Level of education was not an important determinant of the mother’s ability to mention at least three danger signs during pregnancy and childbirth in this study population and this may be due to the very large numbers of non-educated women in our sample. However, a number of studies have shown strong association of mother’s educational attainment with their knowledge of danger signs [4144].

Effect of behavior communication intervention on maternal knowledge of obstetric danger signs

The findings of the present study demonstrated that effective behavior communication intervention significantly improved in danger sign recognition.

The results of the study support findings of earlier studies in which BCC effectively improved obstetric danger sign recognition [45] though maternal knowledge of newborn care rather decreased in the intervention arm, compared to changes in the comparison arm in our sample.
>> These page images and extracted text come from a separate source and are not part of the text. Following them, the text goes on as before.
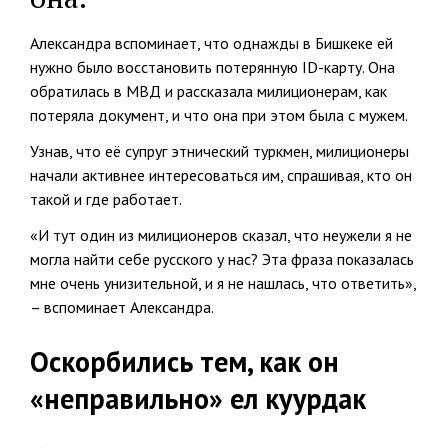
Александра вспоминает, что однажды в Бишкеке ей
нужно было восстановить потерянную ID-карту. Она
обратилась в МВД и рассказала милиционерам, как
потеряла документ, и что она при этом была с мужем.
Узнав, что её супруг этнический туркмен, милиционеры
начали активнее интересоваться им, спрашивая, кто он
такой и где работает.
«И тут один из милиционеров сказал, что неужели я не
могла найти себе русского у нас? Эта фраза показалась
мне очень унизительной, и я не нашлась, что ответить»,
– вспоминает Александра.
Оскорбились тем, как он
«неправильно» ел куурдак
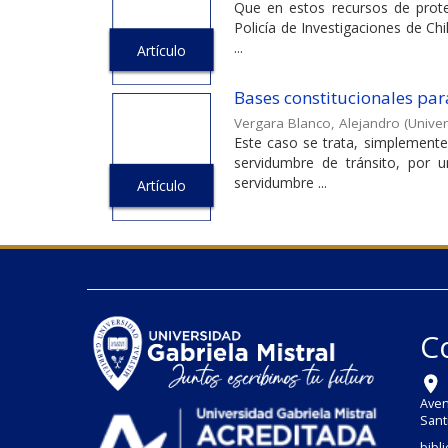
Que en estos recursos de prote
Policía de Investigaciones de Ch
...
Artículo
Bases constitucionales para
Vergara Blanco, Alejandro
(
Univer
Este caso se trata, simplemente,
servidumbre de tránsito, por un
servidumbre ...
Artículo
C
Aven
Sant
bibl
Furthermore, such knowledge acquired positively associated with uptake of antenatal care services and adoption of essential newborn care practices. Improved knowledge of obstetric danger signs is expected to enhance utilization of maternal health services. This is because recognition of obstetric danger signs is a key factor in seeking preventive care or health promotion during pregnancy and childbirth.

Increased obstetric knowledge is reported to have enhanced greater use of facility delivery care [46]. Therefore, provision of information, education and communication targeting women on danger signs of pregnancy and childbirth would be an important step towards attaining universal health coverage.

Though increased obstetric knowledge was associated with adequate utilization of ANC services in the present study, it did not improve health facility delivery. This may be attributed to the absence of midwife in the intervention area. The midwife left the intervention area as a result of internal tribal conflict in the area during the project period.

This notwithstanding, some studies have shown that increased knowledge is not necessarily linked with behavior change [47].

Conclusion

There was a significant contribution of social and behavioral change communication as an intervention to maternal knowledge in obstetric danger signs after adjusting for confounding factors such as antenatal and post-natal care attendance.

This study further showed that the proportion of mothers who could mention at least three danger signs associated with frequent pregnancies, delivery, postpartum and newborn was low. The implication of this low knowledge levels is that delays in deciding to seek emergency care would still persist. Therefore, measures including provision of information, education and communication should be put in place by the health and local community authorities to promote uptake of ANC services early in pregnancy. In addition to the antenatal and postnatal care counseling, other channels of spreading key messages including community-based radio broadcasts should target women’s groups, husbands, mothers in-law, and other family members, who play an important role in the decision making process. It is suggested that further studies on the quality of counseling on danger signs and utilization of health services be carried out in order to design appropriate training modalities for health workers.

Limitations of the study

A number of factors may confound our findings. First of all, though there were significant differences in baseline characteristics between the study arms, these were accounted for using a difference-indifferences analysis. Secondly, responses were based on self-report and so measurement bias cannot also be ruled out. Finally, recall bias was more likely since women were asked for events which have already happened within the past 2 years prior to this study in spite of the fact that the youngest child and for that matter recent births were being referred to in the interviews.